*** Exercise data ***

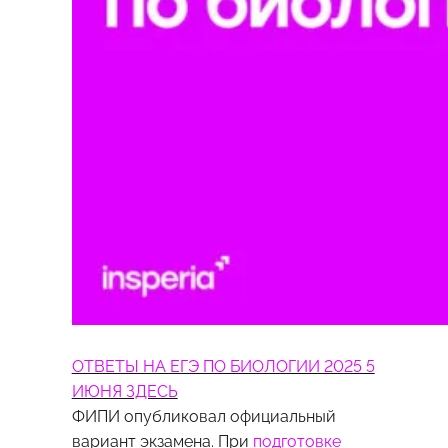
ОТВЕТЫ НА ЕГЭ ПО БИОЛОГИИ 2025 5
ИЮНЯ ЗДЕСЬ
ФИПИ опубликовал официальный
вариант экзамена. При
подготовке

***

> **Your objective**
Could you repeat all of the entries exactly, without any of the images?

> **Expected answer**
ОТВЕТЫ НА ЕГЭ ПО БИОЛОГИИ 2025 5
ИЮНЯ ЗДЕСЬ
ФИПИ опубликовал официальный
вариант экзамена. При
подготовке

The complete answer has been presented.